From 2009-2011, Karl Ove Knausgård published six consecutive autofiction novels that grabbed the world’s attention and held on tight. Prior to Min Kamp, Knausgård only published one other novel (extensively explored in these books), but the notability of his writing and avant garde approach skyrocketed him to fame. As each of the thirty-six hundred pages of these six novels of My Struggle were released in twenty-two languages worldwide, everyone began to know who this man was.
Learning about these works and understanding their new place in the literary canon through various reviews and interviews I read, I felt like I absolutely needed to give his work a shot.
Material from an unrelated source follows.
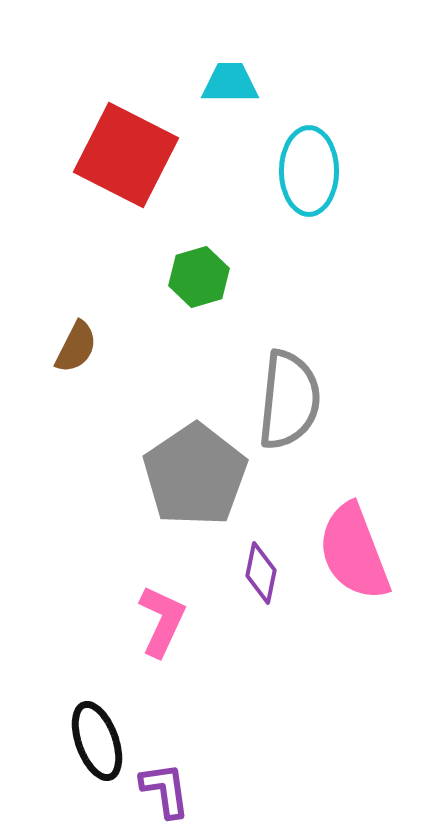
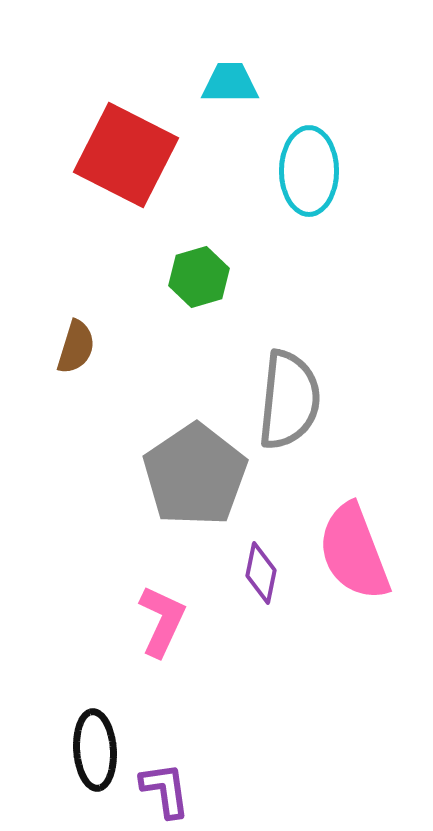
brown semicircle: rotated 10 degrees counterclockwise
black ellipse: moved 2 px left, 9 px down; rotated 16 degrees clockwise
Knausgård joined some of the other voices of the new vanguard of autofiction that included Elena Ferrante and some old original voices like Denis Johnson and Tobias Wolff, but I was daunted by the six-volume commitment. I began the series in February 2015, and just finished my journey in June of 2019 keeping pretty close to the schedule of the releases of the English translations. I found the brutal honesty portrayed in the pacing, content, banalities, horrors, and day to day life of the Modern Man to be a true and accurate portrayal of him opening his veins up and bleeding everything onto the page… and in reflecting on my own masculinity, family, and experience, I found I didn’t want them to end.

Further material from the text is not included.